What you give back should match the entries below character for character.

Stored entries
+ + + + +

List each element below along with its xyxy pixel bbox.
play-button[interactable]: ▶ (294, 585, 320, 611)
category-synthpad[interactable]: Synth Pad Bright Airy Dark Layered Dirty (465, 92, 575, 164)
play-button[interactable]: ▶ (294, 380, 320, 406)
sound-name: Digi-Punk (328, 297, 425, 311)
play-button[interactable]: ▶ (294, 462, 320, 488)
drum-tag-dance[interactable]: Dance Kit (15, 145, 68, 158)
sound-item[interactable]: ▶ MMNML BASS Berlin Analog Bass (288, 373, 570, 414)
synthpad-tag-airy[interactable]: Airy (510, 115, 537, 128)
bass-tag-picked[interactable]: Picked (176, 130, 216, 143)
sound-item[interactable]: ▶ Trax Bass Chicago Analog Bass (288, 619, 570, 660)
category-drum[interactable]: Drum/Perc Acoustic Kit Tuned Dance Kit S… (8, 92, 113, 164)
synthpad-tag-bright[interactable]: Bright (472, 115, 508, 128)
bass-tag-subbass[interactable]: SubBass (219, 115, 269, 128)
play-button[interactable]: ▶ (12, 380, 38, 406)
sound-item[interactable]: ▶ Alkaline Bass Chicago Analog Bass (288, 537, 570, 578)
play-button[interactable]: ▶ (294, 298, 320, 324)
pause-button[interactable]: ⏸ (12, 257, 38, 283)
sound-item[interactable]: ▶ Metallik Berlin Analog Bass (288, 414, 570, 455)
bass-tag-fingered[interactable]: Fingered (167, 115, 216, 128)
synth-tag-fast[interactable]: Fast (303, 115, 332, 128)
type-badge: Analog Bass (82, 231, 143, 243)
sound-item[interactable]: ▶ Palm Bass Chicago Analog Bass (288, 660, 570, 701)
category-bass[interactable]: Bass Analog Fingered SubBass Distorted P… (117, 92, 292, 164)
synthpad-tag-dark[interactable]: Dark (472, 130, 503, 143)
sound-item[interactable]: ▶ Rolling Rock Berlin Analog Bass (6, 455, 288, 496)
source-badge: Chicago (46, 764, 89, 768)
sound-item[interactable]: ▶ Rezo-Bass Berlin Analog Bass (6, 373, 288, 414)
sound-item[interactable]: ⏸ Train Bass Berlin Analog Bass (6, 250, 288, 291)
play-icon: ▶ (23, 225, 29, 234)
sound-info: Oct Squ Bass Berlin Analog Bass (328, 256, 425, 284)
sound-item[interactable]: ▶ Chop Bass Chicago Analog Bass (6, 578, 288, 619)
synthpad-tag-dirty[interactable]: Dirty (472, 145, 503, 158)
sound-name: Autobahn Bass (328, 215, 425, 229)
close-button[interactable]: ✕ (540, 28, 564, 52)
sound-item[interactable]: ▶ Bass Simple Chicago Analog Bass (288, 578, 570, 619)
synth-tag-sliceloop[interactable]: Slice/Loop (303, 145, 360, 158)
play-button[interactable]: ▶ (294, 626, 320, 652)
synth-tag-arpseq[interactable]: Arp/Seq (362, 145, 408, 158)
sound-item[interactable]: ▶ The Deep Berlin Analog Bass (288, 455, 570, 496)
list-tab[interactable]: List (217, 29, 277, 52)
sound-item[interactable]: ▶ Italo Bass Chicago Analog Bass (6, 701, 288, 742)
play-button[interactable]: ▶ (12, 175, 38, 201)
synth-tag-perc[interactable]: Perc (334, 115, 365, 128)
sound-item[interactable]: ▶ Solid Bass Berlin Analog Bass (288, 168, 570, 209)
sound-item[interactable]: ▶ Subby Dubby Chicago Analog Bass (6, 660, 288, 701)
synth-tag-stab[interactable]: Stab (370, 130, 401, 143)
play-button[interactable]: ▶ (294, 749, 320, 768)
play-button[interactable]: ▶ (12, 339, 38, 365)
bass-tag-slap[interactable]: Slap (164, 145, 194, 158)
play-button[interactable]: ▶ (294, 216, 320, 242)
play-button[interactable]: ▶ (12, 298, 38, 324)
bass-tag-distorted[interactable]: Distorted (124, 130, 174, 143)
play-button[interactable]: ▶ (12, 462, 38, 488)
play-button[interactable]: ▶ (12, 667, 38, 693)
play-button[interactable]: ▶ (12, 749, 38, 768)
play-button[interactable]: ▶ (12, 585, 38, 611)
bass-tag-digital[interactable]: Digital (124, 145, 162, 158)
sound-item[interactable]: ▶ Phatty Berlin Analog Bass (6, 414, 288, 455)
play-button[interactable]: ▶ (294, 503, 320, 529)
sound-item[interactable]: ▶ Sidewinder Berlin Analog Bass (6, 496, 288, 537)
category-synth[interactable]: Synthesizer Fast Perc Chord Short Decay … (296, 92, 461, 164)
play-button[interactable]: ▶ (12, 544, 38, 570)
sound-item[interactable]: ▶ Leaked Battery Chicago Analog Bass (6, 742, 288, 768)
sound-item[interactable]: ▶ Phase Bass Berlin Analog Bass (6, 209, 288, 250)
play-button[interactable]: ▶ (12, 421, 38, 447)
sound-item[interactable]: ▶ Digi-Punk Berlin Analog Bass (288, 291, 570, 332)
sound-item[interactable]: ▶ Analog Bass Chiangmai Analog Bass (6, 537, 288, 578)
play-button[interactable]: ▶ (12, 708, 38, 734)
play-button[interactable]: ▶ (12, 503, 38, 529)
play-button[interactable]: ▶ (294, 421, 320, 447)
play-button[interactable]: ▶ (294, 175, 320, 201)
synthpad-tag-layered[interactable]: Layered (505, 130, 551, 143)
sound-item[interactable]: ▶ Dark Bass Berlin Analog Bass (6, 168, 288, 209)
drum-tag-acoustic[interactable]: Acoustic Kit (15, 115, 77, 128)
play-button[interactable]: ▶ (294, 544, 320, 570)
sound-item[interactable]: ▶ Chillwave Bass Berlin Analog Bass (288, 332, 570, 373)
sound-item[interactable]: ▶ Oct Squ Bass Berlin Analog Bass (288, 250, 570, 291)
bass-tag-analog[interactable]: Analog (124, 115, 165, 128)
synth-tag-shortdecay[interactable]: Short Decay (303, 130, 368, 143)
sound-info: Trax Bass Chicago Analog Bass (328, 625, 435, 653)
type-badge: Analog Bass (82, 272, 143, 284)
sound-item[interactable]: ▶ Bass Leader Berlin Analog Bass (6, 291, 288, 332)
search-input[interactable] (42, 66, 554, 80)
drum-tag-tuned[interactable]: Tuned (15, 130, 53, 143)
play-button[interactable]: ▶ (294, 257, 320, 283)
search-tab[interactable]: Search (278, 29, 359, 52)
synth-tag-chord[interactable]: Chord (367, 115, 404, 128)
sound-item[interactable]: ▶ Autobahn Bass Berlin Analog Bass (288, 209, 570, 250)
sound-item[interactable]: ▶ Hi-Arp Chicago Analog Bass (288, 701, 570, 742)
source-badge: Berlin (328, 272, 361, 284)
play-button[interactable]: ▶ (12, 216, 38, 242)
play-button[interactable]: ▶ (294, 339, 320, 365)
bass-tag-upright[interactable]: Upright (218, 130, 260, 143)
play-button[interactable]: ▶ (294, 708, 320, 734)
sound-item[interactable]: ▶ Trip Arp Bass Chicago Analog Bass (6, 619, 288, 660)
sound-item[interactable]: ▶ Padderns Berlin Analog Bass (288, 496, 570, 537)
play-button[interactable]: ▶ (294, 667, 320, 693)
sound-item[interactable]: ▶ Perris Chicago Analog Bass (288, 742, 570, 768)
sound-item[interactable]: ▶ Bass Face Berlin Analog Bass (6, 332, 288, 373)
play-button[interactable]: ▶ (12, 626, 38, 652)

+ + + + +

→ **Answer section**
List each element below along with its xyxy pixel bbox.
play-button[interactable]: ▶ (294, 585, 320, 611)
category-synthpad[interactable]: Synth Pad Bright Airy Dark Layered Dirty (465, 92, 575, 164)
play-button[interactable]: ▶ (294, 380, 320, 406)
sound-name: Digi-Punk (328, 297, 425, 311)
play-button[interactable]: ▶ (294, 462, 320, 488)
drum-tag-dance[interactable]: Dance Kit (15, 145, 68, 158)
sound-item[interactable]: ▶ MMNML BASS Berlin Analog Bass (288, 373, 570, 414)
synthpad-tag-airy[interactable]: Airy (510, 115, 537, 128)
bass-tag-picked[interactable]: Picked (176, 130, 216, 143)
sound-item[interactable]: ▶ Trax Bass Chicago Analog Bass (288, 619, 570, 660)
category-drum[interactable]: Drum/Perc Acoustic Kit Tuned Dance Kit S… (8, 92, 113, 164)
synthpad-tag-bright[interactable]: Bright (472, 115, 508, 128)
bass-tag-subbass[interactable]: SubBass (219, 115, 269, 128)
play-button[interactable]: ▶ (12, 380, 38, 406)
sound-item[interactable]: ▶ Alkaline Bass Chicago Analog Bass (288, 537, 570, 578)
play-button[interactable]: ▶ (294, 298, 320, 324)
pause-button[interactable]: ⏸ (12, 257, 38, 283)
sound-item[interactable]: ▶ Metallik Berlin Analog Bass (288, 414, 570, 455)
bass-tag-fingered[interactable]: Fingered (167, 115, 216, 128)
synth-tag-fast[interactable]: Fast (303, 115, 332, 128)
type-badge: Analog Bass (82, 231, 143, 243)
sound-item[interactable]: ▶ Palm Bass Chicago Analog Bass (288, 660, 570, 701)
category-bass[interactable]: Bass Analog Fingered SubBass Distorted P… (117, 92, 292, 164)
synthpad-tag-dark[interactable]: Dark (472, 130, 503, 143)
sound-item[interactable]: ▶ Rolling Rock Berlin Analog Bass (6, 455, 288, 496)
source-badge: Chicago (46, 764, 89, 768)
sound-item[interactable]: ▶ Rezo-Bass Berlin Analog Bass (6, 373, 288, 414)
sound-item[interactable]: ⏸ Train Bass Berlin Analog Bass (6, 250, 288, 291)
play-icon: ▶ (23, 225, 29, 234)
sound-info: Oct Squ Bass Berlin Analog Bass (328, 256, 425, 284)
sound-item[interactable]: ▶ Chop Bass Chicago Analog Bass (6, 578, 288, 619)
synthpad-tag-dirty[interactable]: Dirty (472, 145, 503, 158)
sound-name: Autobahn Bass (328, 215, 425, 229)
close-button[interactable]: ✕ (540, 28, 564, 52)
sound-item[interactable]: ▶ Bass Simple Chicago Analog Bass (288, 578, 570, 619)
synth-tag-sliceloop[interactable]: Slice/Loop (303, 145, 360, 158)
play-button[interactable]: ▶ (294, 626, 320, 652)
synth-tag-arpseq[interactable]: Arp/Seq (362, 145, 408, 158)
sound-item[interactable]: ▶ The Deep Berlin Analog Bass (288, 455, 570, 496)
list-tab[interactable]: List (217, 29, 277, 52)
sound-item[interactable]: ▶ Italo Bass Chicago Analog Bass (6, 701, 288, 742)
play-button[interactable]: ▶ (12, 175, 38, 201)
synth-tag-perc[interactable]: Perc (334, 115, 365, 128)
sound-item[interactable]: ▶ Solid Bass Berlin Analog Bass (288, 168, 570, 209)
sound-item[interactable]: ▶ Subby Dubby Chicago Analog Bass (6, 660, 288, 701)
synth-tag-stab[interactable]: Stab (370, 130, 401, 143)
play-button[interactable]: ▶ (294, 749, 320, 768)
play-button[interactable]: ▶ (12, 339, 38, 365)
bass-tag-slap[interactable]: Slap (164, 145, 194, 158)
play-button[interactable]: ▶ (294, 216, 320, 242)
play-button[interactable]: ▶ (12, 298, 38, 324)
bass-tag-distorted[interactable]: Distorted (124, 130, 174, 143)
play-button[interactable]: ▶ (12, 462, 38, 488)
play-button[interactable]: ▶ (12, 667, 38, 693)
play-button[interactable]: ▶ (12, 749, 38, 768)
play-button[interactable]: ▶ (12, 585, 38, 611)
bass-tag-digital[interactable]: Digital (124, 145, 162, 158)
sound-item[interactable]: ▶ Phatty Berlin Analog Bass (6, 414, 288, 455)
play-button[interactable]: ▶ (294, 503, 320, 529)
sound-item[interactable]: ▶ Sidewinder Berlin Analog Bass (6, 496, 288, 537)
category-synth[interactable]: Synthesizer Fast Perc Chord Short Decay … (296, 92, 461, 164)
play-button[interactable]: ▶ (12, 544, 38, 570)
sound-item[interactable]: ▶ Leaked Battery Chicago Analog Bass (6, 742, 288, 768)
sound-item[interactable]: ▶ Phase Bass Berlin Analog Bass (6, 209, 288, 250)
play-button[interactable]: ▶ (12, 421, 38, 447)
sound-item[interactable]: ▶ Digi-Punk Berlin Analog Bass (288, 291, 570, 332)
sound-item[interactable]: ▶ Analog Bass Chiangmai Analog Bass (6, 537, 288, 578)
play-button[interactable]: ▶ (12, 708, 38, 734)
play-button[interactable]: ▶ (12, 503, 38, 529)
play-button[interactable]: ▶ (294, 421, 320, 447)
play-button[interactable]: ▶ (294, 175, 320, 201)
synthpad-tag-layered[interactable]: Layered (505, 130, 551, 143)
sound-item[interactable]: ▶ Dark Bass Berlin Analog Bass (6, 168, 288, 209)
drum-tag-acoustic[interactable]: Acoustic Kit (15, 115, 77, 128)
play-button[interactable]: ▶ (294, 544, 320, 570)
sound-item[interactable]: ▶ Chillwave Bass Berlin Analog Bass (288, 332, 570, 373)
sound-item[interactable]: ▶ Oct Squ Bass Berlin Analog Bass (288, 250, 570, 291)
bass-tag-analog[interactable]: Analog (124, 115, 165, 128)
synth-tag-shortdecay[interactable]: Short Decay (303, 130, 368, 143)
sound-info: Trax Bass Chicago Analog Bass (328, 625, 435, 653)
type-badge: Analog Bass (82, 272, 143, 284)
sound-item[interactable]: ▶ Bass Leader Berlin Analog Bass (6, 291, 288, 332)
search-input[interactable] (42, 66, 554, 80)
drum-tag-tuned[interactable]: Tuned (15, 130, 53, 143)
play-button[interactable]: ▶ (294, 257, 320, 283)
search-tab[interactable]: Search (278, 29, 359, 52)
synth-tag-chord[interactable]: Chord (367, 115, 404, 128)
sound-item[interactable]: ▶ Autobahn Bass Berlin Analog Bass (288, 209, 570, 250)
sound-item[interactable]: ▶ Hi-Arp Chicago Analog Bass (288, 701, 570, 742)
source-badge: Berlin (328, 272, 361, 284)
play-button[interactable]: ▶ (12, 216, 38, 242)
play-button[interactable]: ▶ (294, 339, 320, 365)
bass-tag-upright[interactable]: Upright (218, 130, 260, 143)
play-button[interactable]: ▶ (294, 708, 320, 734)
sound-item[interactable]: ▶ Trip Arp Bass Chicago Analog Bass (6, 619, 288, 660)
sound-item[interactable]: ▶ Padderns Berlin Analog Bass (288, 496, 570, 537)
play-button[interactable]: ▶ (294, 667, 320, 693)
sound-item[interactable]: ▶ Perris Chicago Analog Bass (288, 742, 570, 768)
sound-item[interactable]: ▶ Bass Face Berlin Analog Bass (6, 332, 288, 373)
play-button[interactable]: ▶ (12, 626, 38, 652)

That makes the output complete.